Some people like Cleveland Powell, who’s retired and lives in Elmwood Avenue, have stepped up to assist senior citizens and residents who don’t have cars. He drives fellow citizens to nearby stores, including the ShopRite in Bloomfield.
“I’ve never seen a town that doesn’t have a supermarket, and it doesn’t make sense,” he said.
The Pathmark didn’t just serve people who live in the neighborhood, but also businesses and employees of the downtown area. Bruce Tyler, who works part-time at Trend Coffee and Tea House on Bloomfield Avenue, said he went to eight or nine places just to get milk when the cafe ran out one night.
“That’s the type of inconvenience you’ve had,” he said, nothing that many businesses bought supplies from Pathmark. He would even run over there for a quick lunch.
“Just the convenience of a neighborhood food retailer…you need it,” he said.
Clinton Lewis, a lifelong resident whose family owned businesses in town, echoed Tyler’s comments. A former caterer who now cooks at the First Montclair House on Walnut Street, Lewis said if he’s short on something, he has to go to either West Orange or Bloomfield to shop.
“Why do we have to spend our money in another town? It doesn’t make sense,” Lewis said.
He had been going to the shopping center almost 40 years, and had mastered the aisles at the Pathmark.
“It’s depressing to walk through those doors and see this,” he said.
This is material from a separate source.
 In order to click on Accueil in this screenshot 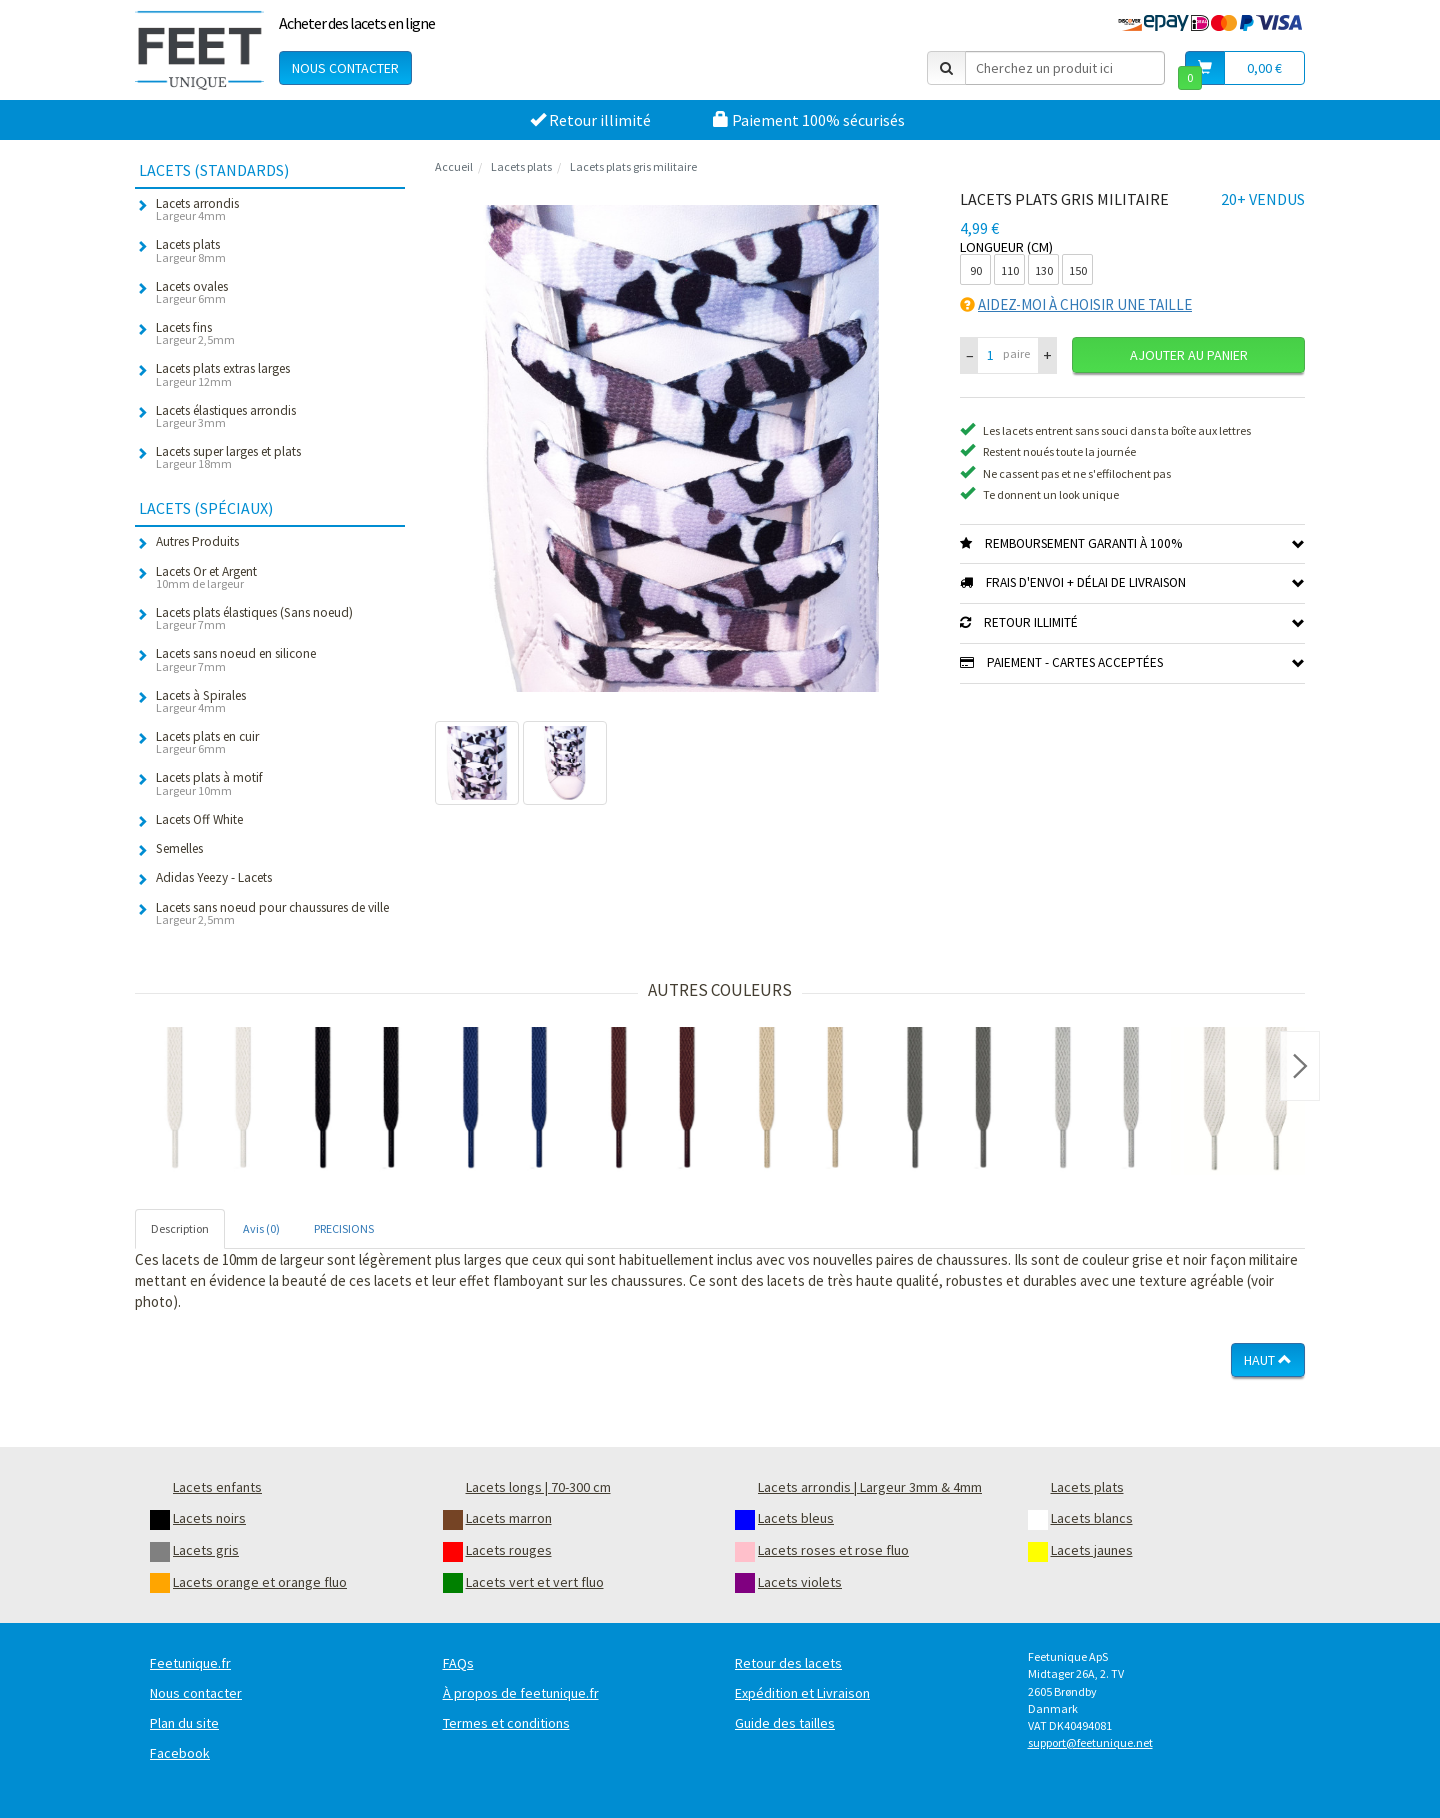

Other organizations are helping to fill the void, especially for those who relied on the Pathmark a their source for food. Jose German of the Montclair-based Northeast Earth Coalition and Mary Z. Scotti of the NEEC and 73 See Gallery on Pine Street, spoke on Sunday about community gardens and other service endeavors they are managing in the town.
Trina Paulus, a 37-year resident of Montclair who spoke Sunday, recalled when she heard the Pathmark was closing and felt bad for those affected, including employees who would lose their jobs. She said a collective will between the local government and community can move things forward.
“I remember what the presidents said – if you want something, you have to push me. So we got to push, and this is an effort,” she said.
“We need a Fourth Ward grocery store that will intentionally accommodate the many roles our grocery stores have served over the years,” Baskerville said in a written statement. “They have been market places not only for food for our bodies, but market places for exchanges among and between residents—places where new ideas are germinated, information exchanged about community events and information.”
Cruz has also started a petition on change.org, requesting that the developers confirm their commitment “to the installation of a grocery store within 14 months with pricing that is convenient not just for the future of new migrants entering this town but affordable to current residents making $30,000 in a fiscal year.”
The petition also requests a farmer’s market be located in Lackawanna Plaza that would offer fresh produce, toiletries and other basic needs, as well as a ride-share program to access other supermarkets.
He said he was expecting 20 to 100 people on Sunday, but “anything is good to get the conversation going.”